### Extracted data:
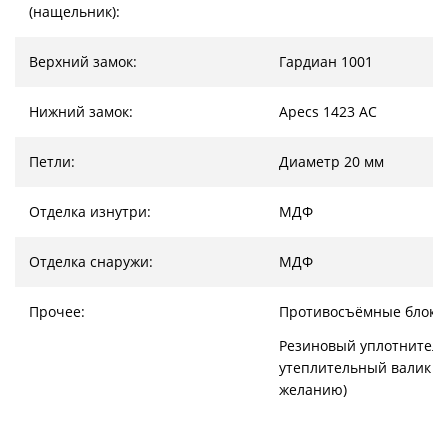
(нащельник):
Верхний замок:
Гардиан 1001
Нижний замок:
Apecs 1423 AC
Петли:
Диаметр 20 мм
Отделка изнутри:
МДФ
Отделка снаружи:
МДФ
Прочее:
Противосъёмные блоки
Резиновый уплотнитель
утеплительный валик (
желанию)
* * *
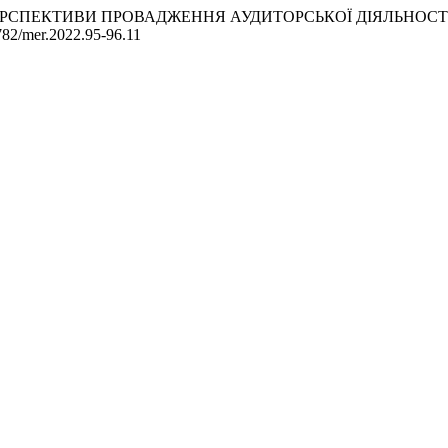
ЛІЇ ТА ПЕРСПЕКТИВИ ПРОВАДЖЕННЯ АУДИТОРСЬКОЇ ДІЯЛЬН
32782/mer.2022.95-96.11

### Exercise:
Print exactly the lines above from the one with "ЛІЇ ТА ПЕРСПЕКТИВИ" to the one with "32782/mer.2022.95-96.11", including both.

### Exercise answer:
ЛІЇ ТА ПЕРСПЕКТИВИ ПРОВАДЖЕННЯ АУДИТОРСЬКОЇ ДІЯЛЬН
32782/mer.2022.95-96.11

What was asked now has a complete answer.